▸ Exercise brief: Each record that follows is to be reproduced character for character, pictures excepted.

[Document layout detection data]
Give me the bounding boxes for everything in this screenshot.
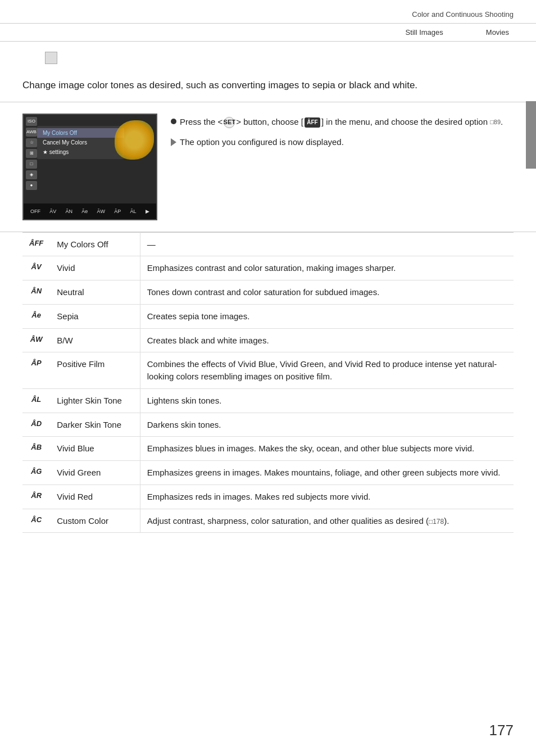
cam-flower-image xyxy=(115,120,154,160)
icon-cell: ÂN xyxy=(22,280,50,305)
color-table-container: ÂFFMy Colors Off—ÂVVividEmphasizes contr… xyxy=(0,232,536,533)
book-ref-89: □89 xyxy=(490,117,501,127)
table-row: ÂGVivid GreenEmphasizes greens in images… xyxy=(22,461,514,485)
cam-icon-record: ● xyxy=(26,181,37,190)
name-cell: Positive Film xyxy=(50,352,140,389)
table-row: ÂCCustom ColorAdjust contrast, sharpness… xyxy=(22,509,514,533)
icon-cell: ÂB xyxy=(22,437,50,461)
color-table: ÂFFMy Colors Off—ÂVVividEmphasizes contr… xyxy=(22,232,514,533)
desc-cell: Emphasizes greens in images. Makes mount… xyxy=(140,461,514,485)
desc-cell: Adjust contrast, sharpness, color satura… xyxy=(140,509,514,533)
camera-left-icons: ISO AWB ☆ ⊞ □ ◈ ● xyxy=(26,117,37,190)
name-cell: Vivid Blue xyxy=(50,437,140,461)
desc-cell: Emphasizes reds in images. Makes red sub… xyxy=(140,485,514,509)
cam-bottom-off: OFF xyxy=(30,209,40,214)
intro-text: Change image color tones as desired, suc… xyxy=(0,73,536,102)
cam-icon-zoom: ⊞ xyxy=(26,149,37,158)
desc-cell: Creates black and white images. xyxy=(140,328,514,352)
tab-movies[interactable]: Movies xyxy=(482,27,514,38)
camera-menu-overlay: My Colors Off Cancel My Colors ★ setting… xyxy=(37,126,124,159)
icon-cell: ÂC xyxy=(22,509,50,533)
table-row: ÂFFMy Colors Off— xyxy=(22,232,514,256)
tab-row: Still Images Movies xyxy=(0,24,536,42)
cam-menu-item-cancel: Cancel My Colors xyxy=(37,138,124,147)
table-row: ÂBVivid BlueEmphasizes blues in images. … xyxy=(22,437,514,461)
cam-icon-iso: ISO xyxy=(26,117,37,126)
desc-cell: Creates sepia tone images. xyxy=(140,304,514,328)
cam-bottom-p: ÂP xyxy=(114,209,121,214)
cam-icon-square: □ xyxy=(26,160,37,169)
table-row: ÂNNeutralTones down contrast and color s… xyxy=(22,280,514,305)
name-cell: My Colors Off xyxy=(50,232,140,256)
cam-menu-item-settings: ★ settings xyxy=(37,147,124,157)
cam-bottom-bw: ÂW xyxy=(97,209,106,214)
icon-cell: ÂL xyxy=(22,388,50,413)
icon-cell: ÂV xyxy=(22,256,50,280)
cam-icon-awb: AWB xyxy=(26,128,37,137)
name-cell: Vivid Red xyxy=(50,485,140,509)
instruction-2: The option you configured is now display… xyxy=(171,136,514,149)
icon-cell: ÂW xyxy=(22,328,50,352)
name-cell: Custom Color xyxy=(50,509,140,533)
icon-cell: ÂFF xyxy=(22,232,50,256)
cam-icon-scene: ◈ xyxy=(26,170,37,179)
icon-cell: Âe xyxy=(22,304,50,328)
main-content: ISO AWB ☆ ⊞ □ ◈ ● My Colors Off Cancel M… xyxy=(0,102,536,232)
aff-menu-icon: ÂFF xyxy=(305,117,320,128)
instruction-1: Press the <SET> button, choose [ÂFF] in … xyxy=(171,116,514,129)
instruction-1-text: Press the <SET> button, choose [ÂFF] in … xyxy=(180,116,503,129)
camera-screenshot: ISO AWB ☆ ⊞ □ ◈ ● My Colors Off Cancel M… xyxy=(22,114,157,220)
func-button-icon: SET xyxy=(224,117,235,128)
bullet-1 xyxy=(171,119,176,124)
section-icon-box xyxy=(45,52,57,64)
name-cell: Sepia xyxy=(50,304,140,328)
instructions-panel: Press the <SET> button, choose [ÂFF] in … xyxy=(171,114,514,220)
table-row: ÂRVivid RedEmphasizes reds in images. Ma… xyxy=(22,485,514,509)
name-cell: Vivid Green xyxy=(50,461,140,485)
cam-bottom-se: Âe xyxy=(81,209,88,214)
table-row: ÂPPositive FilmCombines the effects of V… xyxy=(22,352,514,389)
desc-cell: Emphasizes contrast and color saturation… xyxy=(140,256,514,280)
cam-bottom-n: ÂN xyxy=(66,209,73,214)
icon-cell: ÂR xyxy=(22,485,50,509)
camera-bottom-bar: OFF ÂV ÂN Âe ÂW ÂP ÂL ▶ xyxy=(24,203,156,219)
name-cell: B/W xyxy=(50,328,140,352)
desc-cell: — xyxy=(140,232,514,256)
cam-bottom-arrow: ▶ xyxy=(146,209,149,214)
name-cell: Vivid xyxy=(50,256,140,280)
desc-cell: Combines the effects of Vivid Blue, Vivi… xyxy=(140,352,514,389)
tab-still-images[interactable]: Still Images xyxy=(401,27,448,38)
name-cell: Darker Skin Tone xyxy=(50,413,140,437)
desc-cell: Tones down contrast and color saturation… xyxy=(140,280,514,305)
name-cell: Neutral xyxy=(50,280,140,305)
icon-cell: ÂP xyxy=(22,352,50,389)
cam-icon-filter: ☆ xyxy=(26,138,37,147)
cam-menu-item-off: My Colors Off xyxy=(37,128,124,138)
side-tab xyxy=(526,101,536,169)
icon-cell: ÂD xyxy=(22,413,50,437)
table-row: ÂLLighter Skin ToneLightens skin tones. xyxy=(22,388,514,413)
page-title: Color and Continuous Shooting xyxy=(412,10,514,19)
table-row: ÂWB/WCreates black and white images. xyxy=(22,328,514,352)
cam-bottom-v: ÂV xyxy=(49,209,56,214)
desc-cell: Darkens skin tones. xyxy=(140,413,514,437)
table-row: ÂVVividEmphasizes contrast and color sat… xyxy=(22,256,514,280)
bullet-2 xyxy=(171,138,176,146)
page-header: Color and Continuous Shooting xyxy=(0,0,536,24)
instruction-2-text: The option you configured is now display… xyxy=(180,136,344,149)
table-row: ÂeSepiaCreates sepia tone images. xyxy=(22,304,514,328)
desc-cell: Lightens skin tones. xyxy=(140,388,514,413)
page-number: 177 xyxy=(489,722,514,739)
desc-cell: Emphasizes blues in images. Makes the sk… xyxy=(140,437,514,461)
name-cell: Lighter Skin Tone xyxy=(50,388,140,413)
icon-cell: ÂG xyxy=(22,461,50,485)
table-row: ÂDDarker Skin ToneDarkens skin tones. xyxy=(22,413,514,437)
cam-bottom-l: ÂL xyxy=(130,209,137,214)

▸ Finished exercise:
Give me the bounding boxes for everything in this screenshot.
cam-flower-image xyxy=(115,120,154,160)
icon-cell: ÂN xyxy=(22,280,50,305)
color-table-container: ÂFFMy Colors Off—ÂVVividEmphasizes contr… xyxy=(0,232,536,533)
book-ref-89: □89 xyxy=(490,117,501,127)
table-row: ÂGVivid GreenEmphasizes greens in images… xyxy=(22,461,514,485)
cam-icon-record: ● xyxy=(26,181,37,190)
name-cell: Positive Film xyxy=(50,352,140,389)
table-row: ÂCCustom ColorAdjust contrast, sharpness… xyxy=(22,509,514,533)
icon-cell: ÂB xyxy=(22,437,50,461)
color-table: ÂFFMy Colors Off—ÂVVividEmphasizes contr… xyxy=(22,232,514,533)
desc-cell: Emphasizes greens in images. Makes mount… xyxy=(140,461,514,485)
desc-cell: Adjust contrast, sharpness, color satura… xyxy=(140,509,514,533)
camera-left-icons: ISO AWB ☆ ⊞ □ ◈ ● xyxy=(26,117,37,190)
name-cell: Vivid Blue xyxy=(50,437,140,461)
desc-cell: Emphasizes reds in images. Makes red sub… xyxy=(140,485,514,509)
cam-bottom-off: OFF xyxy=(30,209,40,214)
intro-text: Change image color tones as desired, suc… xyxy=(0,73,536,102)
cam-icon-zoom: ⊞ xyxy=(26,149,37,158)
desc-cell: Creates black and white images. xyxy=(140,328,514,352)
tab-movies[interactable]: Movies xyxy=(482,27,514,38)
camera-menu-overlay: My Colors Off Cancel My Colors ★ setting… xyxy=(37,126,124,159)
icon-cell: ÂC xyxy=(22,509,50,533)
table-row: ÂFFMy Colors Off— xyxy=(22,232,514,256)
tab-row: Still Images Movies xyxy=(0,24,536,42)
cam-menu-item-cancel: Cancel My Colors xyxy=(37,138,124,147)
table-row: ÂBVivid BlueEmphasizes blues in images. … xyxy=(22,437,514,461)
cam-icon-iso: ISO xyxy=(26,117,37,126)
desc-cell: Creates sepia tone images. xyxy=(140,304,514,328)
cam-bottom-p: ÂP xyxy=(114,209,121,214)
cam-icon-square: □ xyxy=(26,160,37,169)
table-row: ÂNNeutralTones down contrast and color s… xyxy=(22,280,514,305)
name-cell: My Colors Off xyxy=(50,232,140,256)
cam-menu-item-settings: ★ settings xyxy=(37,147,124,157)
cam-bottom-bw: ÂW xyxy=(97,209,106,214)
icon-cell: ÂL xyxy=(22,388,50,413)
icon-cell: ÂV xyxy=(22,256,50,280)
cam-icon-awb: AWB xyxy=(26,128,37,137)
name-cell: Vivid Red xyxy=(50,485,140,509)
instruction-2: The option you configured is now display… xyxy=(171,136,514,149)
icon-cell: ÂW xyxy=(22,328,50,352)
name-cell: Custom Color xyxy=(50,509,140,533)
icon-cell: ÂFF xyxy=(22,232,50,256)
cam-icon-scene: ◈ xyxy=(26,170,37,179)
icon-cell: Âe xyxy=(22,304,50,328)
main-content: ISO AWB ☆ ⊞ □ ◈ ● My Colors Off Cancel M… xyxy=(0,102,536,232)
aff-menu-icon: ÂFF xyxy=(305,117,320,128)
instruction-1: Press the <SET> button, choose [ÂFF] in … xyxy=(171,116,514,129)
instruction-1-text: Press the <SET> button, choose [ÂFF] in … xyxy=(180,116,503,129)
camera-screenshot: ISO AWB ☆ ⊞ □ ◈ ● My Colors Off Cancel M… xyxy=(22,114,157,220)
func-button-icon: SET xyxy=(224,117,235,128)
bullet-1 xyxy=(171,119,176,124)
section-icon-box xyxy=(45,52,57,64)
name-cell: Sepia xyxy=(50,304,140,328)
instructions-panel: Press the <SET> button, choose [ÂFF] in … xyxy=(171,114,514,220)
table-row: ÂRVivid RedEmphasizes reds in images. Ma… xyxy=(22,485,514,509)
name-cell: Vivid Green xyxy=(50,461,140,485)
cam-bottom-se: Âe xyxy=(81,209,88,214)
table-row: ÂPPositive FilmCombines the effects of V… xyxy=(22,352,514,389)
desc-cell: Emphasizes contrast and color saturation… xyxy=(140,256,514,280)
cam-bottom-n: ÂN xyxy=(66,209,73,214)
icon-cell: ÂR xyxy=(22,485,50,509)
camera-bottom-bar: OFF ÂV ÂN Âe ÂW ÂP ÂL ▶ xyxy=(24,203,156,219)
name-cell: B/W xyxy=(50,328,140,352)
desc-cell: — xyxy=(140,232,514,256)
cam-bottom-arrow: ▶ xyxy=(146,209,149,214)
name-cell: Vivid xyxy=(50,256,140,280)
desc-cell: Combines the effects of Vivid Blue, Vivi… xyxy=(140,352,514,389)
tab-still-images[interactable]: Still Images xyxy=(401,27,448,38)
name-cell: Darker Skin Tone xyxy=(50,413,140,437)
desc-cell: Tones down contrast and color saturation… xyxy=(140,280,514,305)
name-cell: Neutral xyxy=(50,280,140,305)
icon-cell: ÂP xyxy=(22,352,50,389)
cam-icon-filter: ☆ xyxy=(26,138,37,147)
cam-menu-item-off: My Colors Off xyxy=(37,128,124,138)
side-tab xyxy=(526,101,536,169)
icon-cell: ÂD xyxy=(22,413,50,437)
table-row: ÂLLighter Skin ToneLightens skin tones. xyxy=(22,388,514,413)
page-title: Color and Continuous Shooting xyxy=(412,10,514,19)
table-row: ÂWB/WCreates black and white images. xyxy=(22,328,514,352)
cam-bottom-v: ÂV xyxy=(49,209,56,214)
desc-cell: Darkens skin tones. xyxy=(140,413,514,437)
table-row: ÂVVividEmphasizes contrast and color sat… xyxy=(22,256,514,280)
bullet-2 xyxy=(171,138,176,146)
page-header: Color and Continuous Shooting xyxy=(0,0,536,24)
instruction-2-text: The option you configured is now display… xyxy=(180,136,344,149)
table-row: ÂeSepiaCreates sepia tone images. xyxy=(22,304,514,328)
desc-cell: Lightens skin tones. xyxy=(140,388,514,413)
page-number: 177 xyxy=(489,722,514,739)
desc-cell: Emphasizes blues in images. Makes the sk… xyxy=(140,437,514,461)
name-cell: Lighter Skin Tone xyxy=(50,388,140,413)
icon-cell: ÂG xyxy=(22,461,50,485)
table-row: ÂDDarker Skin ToneDarkens skin tones. xyxy=(22,413,514,437)
cam-bottom-l: ÂL xyxy=(130,209,137,214)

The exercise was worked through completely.